§ What is being asked: For this exercise, please return exactly the line containing "pyautogui.click(x=<x>, y=<y>)" and each line after it through the end of the records, with no pictures included.

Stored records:
#####

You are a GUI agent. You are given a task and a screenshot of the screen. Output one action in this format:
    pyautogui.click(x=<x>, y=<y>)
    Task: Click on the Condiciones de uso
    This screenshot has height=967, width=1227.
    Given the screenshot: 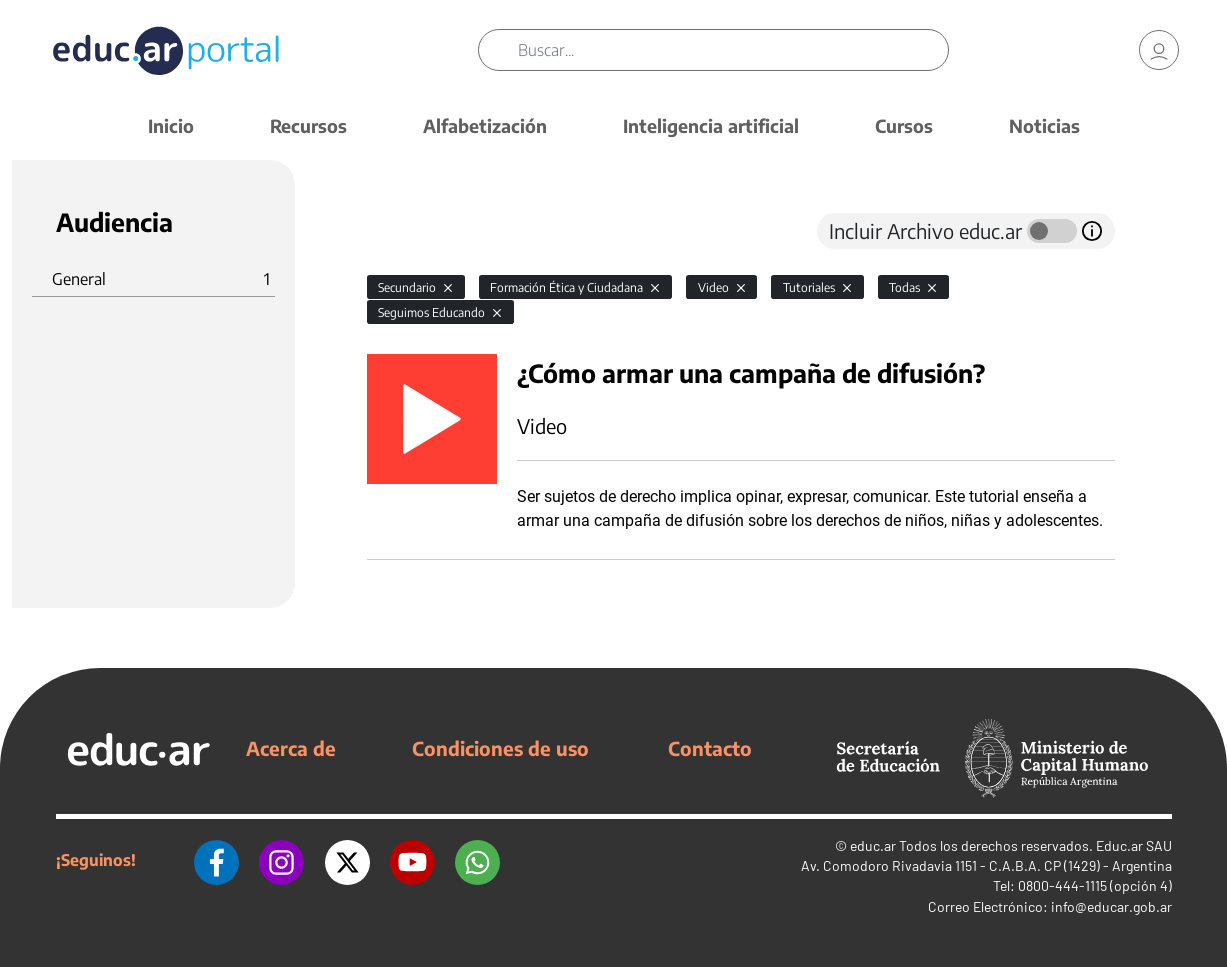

#####

§ Response below:
    pyautogui.click(x=<x>, y=<y>)
    Task: Click on the Condiciones de uso
    This screenshot has height=967, width=1227.
    Given the screenshot: 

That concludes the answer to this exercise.